0.5 point for completing weekly-lab questions and lab assessment.
1 point for sending a request to and correctly parsing a response from an authoritative server (e.g., sending a query directly to our local department’s server for a *.cs.swarthmore.edu host name).
1 point for traversing the DNS hierarchy down from the root to an authoritative server and letting me know which servers you’re querying and what they’re telling you along the way.
0.5 point for timing out and moving on to the next server in your list when you do not receive a response.
1 point for correctly detecting invalid host names and printing a reasonable error message.
1 point for resolving MX records.

When submitting, please provide a small executable script named lab3 along with your program. This script should take the same arguments as your program (described above) and it should call your program with those arguments. This helps me to account for various ways of invoking programs in different languages when grading your assignments.

FAQs

Try to structure your program in a modular way. You’ll have a much better time if you create one function, that you can call whenever necessary, to handle a task that comes up repeatedly (e.g., interpreting a DNS response message). Duplicating code leads to more difficult debugging!
The DNS protocol uses UDP rather than TCP. This means you only need to create one socket (make sure to use SOCK_DGRAM rather than SOCK_STREAM!), and you don’t need to connect() it to anything.
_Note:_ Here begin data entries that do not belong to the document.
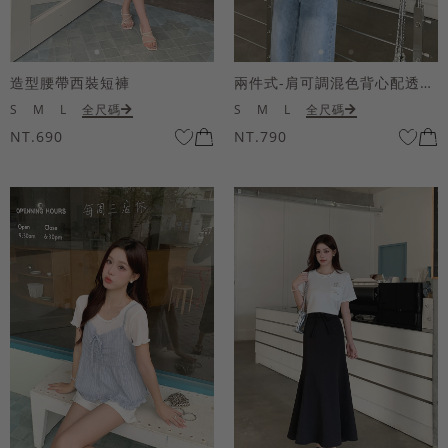
造型腰帶西裝短褲
兩件式-肩可調混色背心配透膚短袖上衣
S
M
L
全尺碼
S
M
L
全尺碼
NT.690
NT.790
Instead, you specify the destination every time you want to send, using a variant of the send() call named sendto(), which takes additional arguments to specify the destination. (Python: socket.sendto(), C: sendto())
In your queries, you can expect to encounter resource records of type A, MX, and NS. You’re likely to also come across CNAME (in the case of a name alias), SOA (if you’re asked to resolve a name that doesn’t exist), and AAAA (IPv6 answer). You don’t need to handle the first two in a special way, just print what you got and exit. When you get an AAAA response, look to see if you got other answer records of type A.
Unlike previous labs, this lab will require you to send binary integer values, which means you need to worry about byte ordering. In C, the functions htonl() and ntohl() (32-bit integers) and htons() and ntohs() (16-bit integers) will help you convert back and forth between h ost (your local machine’s integer format) and n etwork (the general standard for integers transmitted over the network) byte orderings. In Python, you’ll want to use the struct module.
When waiting for a response (while blocked on recvfrom()), you’ll need to tell the OS that you don’t want to block indefinitely, otherwise you might deadlock. Python makes this easy with the settimeout() socket method. In C, you can set the SO_RECVTIMEO option with setsockopt().
Since DNS is not a text-based protocol, Wireshark is a very useful tool for interpreting the data that you’re sending and receiving.
If you need to check for the presence of a single bit or set a single bit in a larger integer field, recall the bitwise operations you learned at the beginning of CS 31. If you bitwise and (&) a variable with a value that has the bit you want to test, you’ll get either 0 (it wasn’t set) or the value (it was set). With bitwise or (|), if you do variable = variable | value, you will set any of the bits that are 1’s in value.

Test your code in small increments. It’s much easier to localize a bug when you’ve only changed a few lines.

Submitting

Please remove any debugging output prior to submitting.

To submit your code, simply commit your changes locally using git add and git commit. Then run git push while in your lab directory.